A local advocacy and outreach organization claims the city’s alleged ongoing response to people experiencing homelessness is against their cold weather policy. Advocates claim authorities have slashed tents and destroyed belongings.
Volunteers from Black Thistle Street Aid, a nonprofit that provides services to people experiencing homelessness, have been speaking out about city workers and the Eugene Police Department’s alleged “violations” against their cold weather policy.
“None of these people were committing any crimes besides simply existing in a city that doesn’t make it legal for them to exist. If you don’t have housing, that’s the biggest crime, really,” BTSA Co-Director Bridgette Butler said.
BTSA’s volunteer teams conduct outreach services every Wednesday. Butler said that in the past two weeks, they have heard multiple reports from people experiencing homelessness of sweeps during freezing weather.
BTSA encountered one person who was experiencing symptoms of frostbite.

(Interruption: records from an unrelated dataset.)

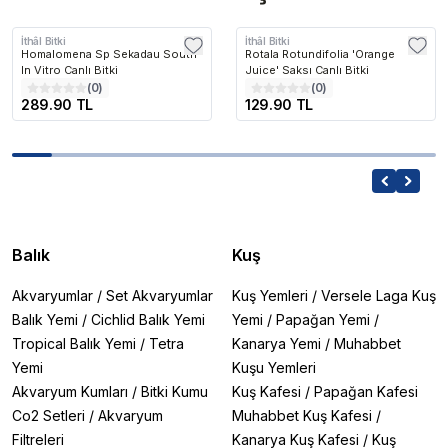
İthâl Bitki
İthâl Bitki
Homalomena Sp Sekadau South
Rotala Rotundifolia 'Orange
In Vitro Canlı Bitki
Juice' Saksı Canlı Bitki
(
0
)
(
0
)
289.90 TL
129.90 TL
Balık
Kuş
Akvaryumlar
/
Set Akvaryumlar
Kuş Yemleri
/
Versele Laga Kuş
Balık Yemi
/
Cichlid Balık Yemi
Yemi
/
Papağan Yemi
/
Tropical Balık Yemi
/
Tetra
Kanarya Yemi
/
Muhabbet
Yemi
Kuşu Yemleri
Akvaryum Kumları
/
Bitki Kumu
Kuş Kafesi
/
Papağan Kafesi
Co2 Setleri
/
Akvaryum
Muhabbet Kuş Kafesi
/
Filtreleri
Kanarya Kuş Kafesi
/
Kuş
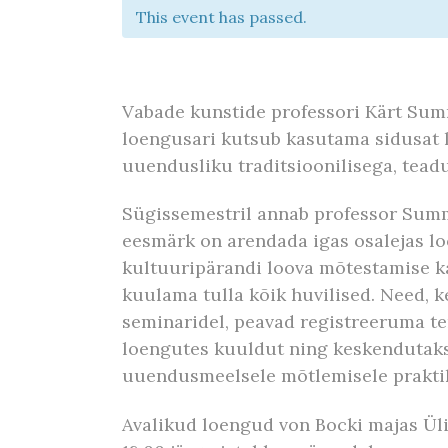
This event has passed.
Vabade kunstide professori Kärt Sum
loengusari kutsub kasutama sidusat 
uuendusliku traditsioonilisega, tead
Sügissemestril annab professor Summat
eesmärk on arendada igas osalejas loo
kultuuripärandi loova mõtestamise k
kuulama tulla kõik huvilised. Need, k
seminaridel, peavad registreeruma te
loengutes kuuldut ning keskendutaks
uuendusmeelsele mõtlemisele prakti
Avalikud loengud von Bocki majas Üli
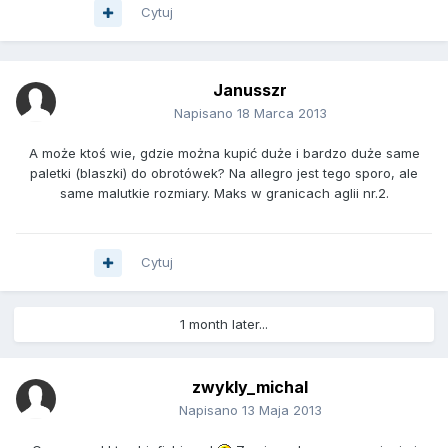
Cytuj
Janusszr
Napisano
18 Marca 2013
A może ktoś wie, gdzie można kupić duże i bardzo duże same
paletki (blaszki) do obrotówek? Na allegro jest tego sporo, ale
same malutkie rozmiary. Maks w granicach aglii nr.2.
Cytuj
1 month later...
zwykly_michal
Napisano
13 Maja 2013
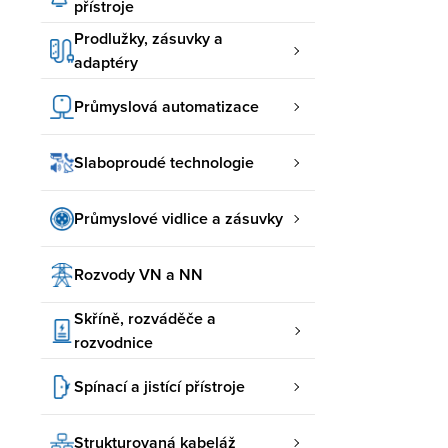
přístroje
Prodlužky, zásuvky a
adaptéry
Průmyslová automatizace
Slaboproudé technologie
Průmyslové vidlice a zásuvky
Rozvody VN a NN
Skříně, rozváděče a
rozvodnice
Spínací a jistící přístroje
Strukturovaná kabeláž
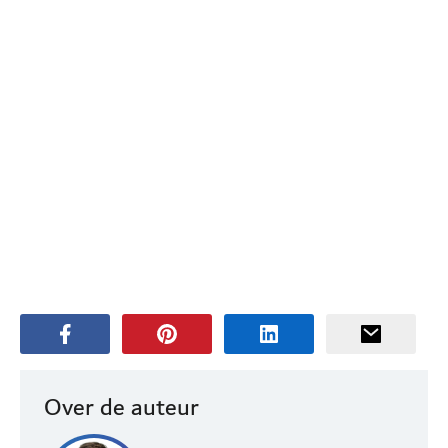
Over de auteur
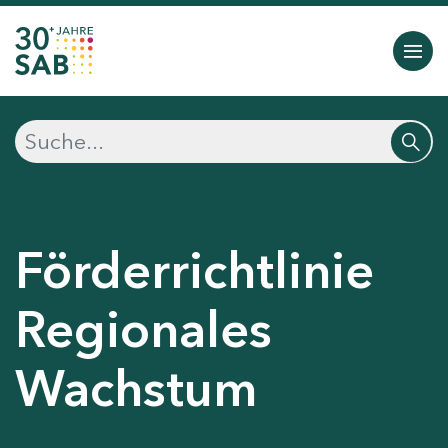
Förderrichtlinie
Regionales
Wachstum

Butler said this person was at an encampment where EPD visited hours earlier for eviction and “slashed” tents and destroyed unhoused campers’ property.
According to EPD Public Information Officer Melinda McLaughlin, authorities are not typically involved in the clean-up of tents, but their presence is to deal with safety or criminal enforcement. If they encounter biohazards or substances that can harm people, they will get involved and cut the tent.
According to Amber Allan, housing and homeless communication manager for the City of Eugene, the current cold weather protocol states that during extreme cold weather, “the City of Eugene may pause or otherwise alter its process for assessing reports of unsanctioned camping in public spaces.”
Extreme cold temperatures are defined as at or below 32 degrees that persist for more than four hours.
Allan said cold weather protocols do not stand when a person is camping on private property.
“It didn’t use to have all those details, but they basically made it one giant loophole where they can keep sweeping people regardless of weather,” Butler said.
Current Oregon law states that unclaimed personal property after sweeps must “be stored” unless they have been deemed to have no “apparent value or utility or are in an unsanitary condition.” Items that are stored are kept in storage for a minimum of 30 days.
“That’s not the first instance of tents being slashed by EPD that we’ve heard,” Butler said. “Last Wednesday the other team, the ones that saw the sweeps, talked to a person earlier that day who also said his tent was slashed.”
Butler said there was a change in the language of the city’s cold weather policy which used to state the city would not “post unsanctioned camps with removal notices” or “remove campsites previously posted.”
Jason Davis, Lane County’s Health and Human Services Communications Director, said he was aware of the change, but the only thing that changed was the “formatting.” Davis said if the city changed the main criteria for the protocol, the county and HHS would have been notified.
“We plan to continue to be a thorn in their side,” Butler said. “Slashing tents in general should not be a practice of police, but most especially in evenings and freezing temperatures when to do so is potentially deadly and a person has no chance of replacing the item.”
The Daily Emerald attempted to contact those whose tents were allegedly slashed but was unsuccessful in reaching them due to their lack of a phone or other contact method.